====== The input
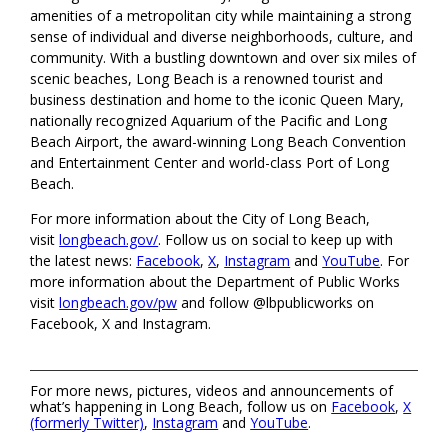
amenities of a metropolitan city while maintaining a strong
sense of individual and diverse neighborhoods, culture, and
community. With a bustling downtown and over six miles of
scenic beaches, Long Beach is a renowned tourist and
business destination and home to the iconic Queen Mary,
nationally recognized Aquarium of the Pacific and Long
Beach Airport, the award-winning Long Beach Convention
and Entertainment Center and world-class Port of Long
Beach.
For more information about the City of Long Beach,
visit
longbeach.gov/
. Follow us on social to keep up with
the latest news:
Facebook
,
X
,
Instagram
and
YouTube
. For
more information about the Department of Public Works
visit
longbeach.gov/pw
and follow @lbpublicworks on
Facebook, X and Instagram.
For more news, pictures, videos and announcements of
what’s happening in Long Beach, follow us on
Facebook
,
X
(formerly Twitter)
,
Instagram
and
YouTube
.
============
- [Work task]: The listing above is to be written out again exactly, with its pictures omitted.

- [Answer space]:
amenities of a metropolitan city while maintaining a strong
sense of individual and diverse neighborhoods, culture, and
community. With a bustling downtown and over six miles of
scenic beaches, Long Beach is a renowned tourist and
business destination and home to the iconic Queen Mary,
nationally recognized Aquarium of the Pacific and Long
Beach Airport, the award-winning Long Beach Convention
and Entertainment Center and world-class Port of Long
Beach.
For more information about the City of Long Beach,
visit
longbeach.gov/
. Follow us on social to keep up with
the latest news:
Facebook
,
X
,
Instagram
and
YouTube
. For
more information about the Department of Public Works
visit
longbeach.gov/pw
and follow @lbpublicworks on
Facebook, X and Instagram.
For more news, pictures, videos and announcements of
what’s happening in Long Beach, follow us on
Facebook
,
X
(formerly Twitter)
,
Instagram
and
YouTube
.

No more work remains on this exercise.